In seiner Kritik am Asyl- und Migrationspakt spricht Martin Seger aus, was viele denken. Es geht nicht um Emotionen, sondern um Sicherheit und um Geld. Beides gehört zu den Kernaufgaben des Staates.

In unserer Verfassung steht klar: «Die oberste Aufgabe des Staates ist die Förderung der gesamten Volkswohlfahrt.»

Der Solidaritätsmechanismus sieht vor, entweder Asylsuchende aufzunehmen oder alternativ rund 180 000 Franken zu zahlen. Beides ist aus meiner Sicht abzulehnen. Entweder übernimmt man zusätzliche Risiken im eigenen Land oder man überweist Steuergeld ins Ausland. In beiden Fällen trägt die eigene Bevölkerung die Konsequenzen.

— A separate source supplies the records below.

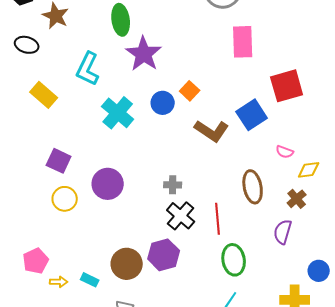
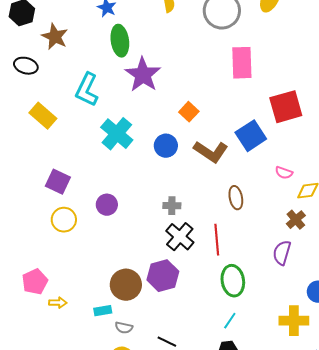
blue circle: (163, 103) -> (166, 146), moved
purple circle: (108, 184) -> (107, 205), size x0.7
brown ellipse: (253, 187) -> (236, 198), moved, size x0.7
cyan rectangle: (90, 280) -> (103, 311), moved, turned -36

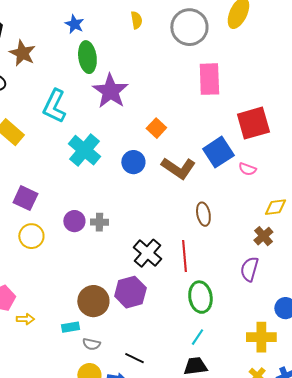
pink semicircle: (284, 173) -> (247, 169), moved
gray cross: (172, 206) -> (99, 222), moved

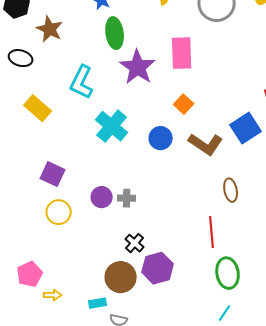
pink rectangle: (209, 79) -> (182, 53), moved
black cross: (147, 253) -> (135, 243), moved, size x0.7

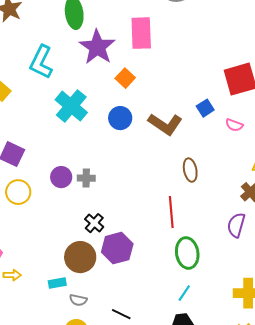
orange square: (184, 104) -> (125, 78), moved
blue square: (246, 128) -> (205, 108), size x0.6

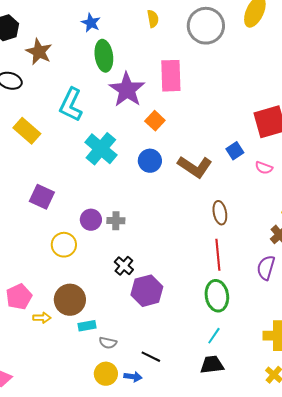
yellow circle: (18, 192) -> (64, 245), moved
red line: (171, 212) -> (218, 255), moved
brown circle: (80, 257) -> (70, 300), moved

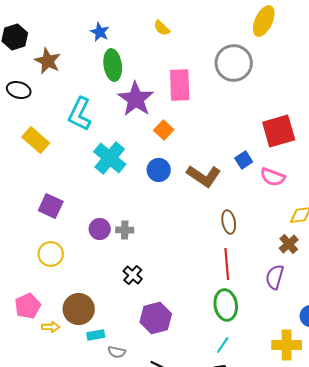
yellow semicircle: (153, 19) -> (162, 28), turned 144
gray circle: (206, 26) -> (234, 63), moved
pink semicircle: (264, 168) -> (273, 177), size x1.4
yellow circle: (64, 245) -> (51, 254), moved
purple hexagon: (147, 291) -> (156, 318), moved

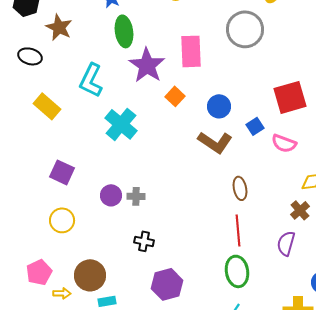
blue circle: (159, 170) -> (219, 106), moved
black cross: (133, 275) -> (144, 241), turned -30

Auch wenn offiziell nur neun oder zehn Personen pro Jahr übernommen würden, bleibt die Frage nach dem Prinzip. Hinzu kommt, dass es in der Praxis häufig nicht bei diesen Zahlen bleibt. Wird Schutz gewährt, besteht grundsätzlich die Möglichkeit des Familiennachzugs. Aus neun oder zehn Personen können so rasch deutlich mehr werden. Heute freiwillig, morgen politischer Druck. Wer glaubt, europäische Mechanismen würden kleiner statt grösser, ignoriert die Erfahrung der letzten Jahre.

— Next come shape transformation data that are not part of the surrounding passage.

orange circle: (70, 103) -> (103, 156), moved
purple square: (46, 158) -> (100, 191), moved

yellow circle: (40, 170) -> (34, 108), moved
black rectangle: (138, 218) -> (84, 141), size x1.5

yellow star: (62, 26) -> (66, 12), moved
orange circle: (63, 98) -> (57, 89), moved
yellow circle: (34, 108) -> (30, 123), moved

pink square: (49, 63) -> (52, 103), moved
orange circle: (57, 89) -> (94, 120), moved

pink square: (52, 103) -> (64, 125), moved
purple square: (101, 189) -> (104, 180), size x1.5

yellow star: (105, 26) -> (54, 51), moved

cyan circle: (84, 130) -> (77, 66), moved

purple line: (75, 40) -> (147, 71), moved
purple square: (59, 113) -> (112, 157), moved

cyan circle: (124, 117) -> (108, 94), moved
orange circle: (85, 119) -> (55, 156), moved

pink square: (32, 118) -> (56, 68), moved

Zur Sicherheit gehört Ehrlichkeit. In mehreren europäischen Ländern zeigen offizielle Statistiken, dass bestimmte Migrantengruppen in Gewalt- und Sexualdelikten überproportional vertreten sind. Das bedeutet nicht, dass jeder Einzelne kriminell ist, aber es zeigt, dass Risiken real sind.

In einigen Ländern Europas wächst inzwischen die Debatte über Remigration, also die konsequente Rückführung bei fehlendem Aufenthaltsrecht oder gescheiterter Integration. Das zeigt, dass viele Staaten die langfristigen Folgen ihrer Migrationspolitik neu bewerten. Auch Liechtenstein wird sich dieser Diskussion nicht entziehen können, wenn Risiken weiterhin klein geredet werden.

Sicherheit ist keine Fremdenfeindlichkeit, sondern staatliche Pflicht. Vorsorge ist verantwortungsvoller als spätere Reparaturpolitik. Genau darüber muss sachlich gesprochen werden.